WHAT TO DO
Retype, with no pictures, each line from the one that holds "numériques. Découvrez notre" through the last line of the entries below, both included.

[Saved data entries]
___

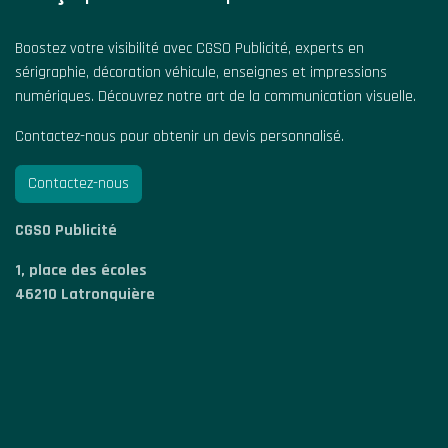
Boostez votre visibilité avec CGSO Publicité, experts en
sérigraphie, décoration véhicule, enseignes et impressions
numériques. Découvrez notre art de la communication visuelle.
Contactez-nous pour obtenir un devis personnalisé.
Contactez-nous
CGSO Publicité
1, place des écoles
46210 Latronquière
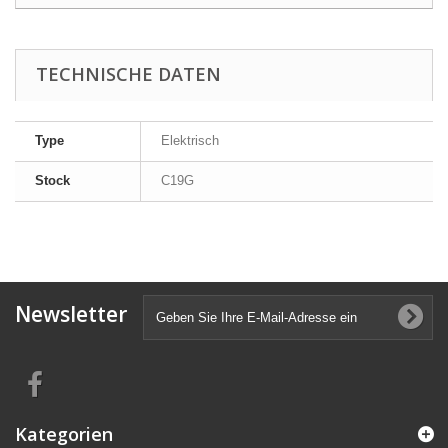
TECHNISCHE DATEN
Type
Elektrisch
Stock
C19G
Newsletter
Kategorien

___

SOLUTION FOR THIS EXERCISE
numériques. Découvrez notre art de la communication visuelle.
Contactez-nous pour obtenir un devis personnalisé.
Contactez-nous
CGSO Publicité
1, place des écoles
46210 Latronquière
TECHNISCHE DATEN
Type
Elektrisch
Stock
C19G
Newsletter
Kategorien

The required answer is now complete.